Reproduce the data that follows character for character, but omit its pictures.

--

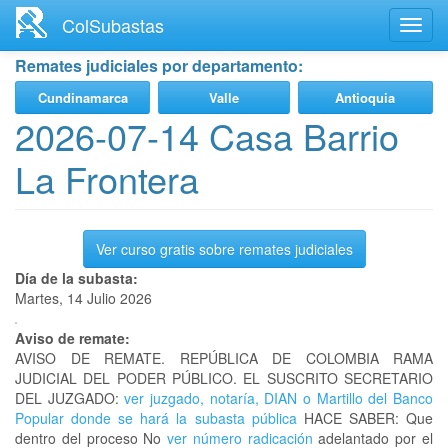
Ir
ColSubastas
Toggl
al
navig
contenido
Remates judiciales por departamento:
principal
Cundinamarca
Valle
Antioquia
2026-07-14 Casa Barrio
La Frontera
Ver curso gratis sobre remates judiciales
Día de la subasta:
Martes, 14 Julio 2026
Aviso de remate:
AVISO DE REMATE. REPÚBLICA DE COLOMBIA RAMA
JUDICIAL DEL PODER PÚBLICO. EL SUSCRITO SECRETARIO
DEL JUZGADO:
ver juzgado, notaría, DIAN o Martillo del Banco
Popular donde se hará la subasta pública
HACE SABER: Que
dentro del proceso No
ver número radicación
adelantado por el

--

# Response
Ir
ColSubastas
Toggl
al
navig
contenido
Remates judiciales por departamento:
principal
Cundinamarca
Valle
Antioquia
2026-07-14 Casa Barrio
La Frontera
Ver curso gratis sobre remates judiciales
Día de la subasta:
Martes, 14 Julio 2026
Aviso de remate:
AVISO DE REMATE. REPÚBLICA DE COLOMBIA RAMA
JUDICIAL DEL PODER PÚBLICO. EL SUSCRITO SECRETARIO
DEL JUZGADO:
ver juzgado, notaría, DIAN o Martillo del Banco
Popular donde se hará la subasta pública
HACE SABER: Que
dentro del proceso No
ver número radicación
adelantado por el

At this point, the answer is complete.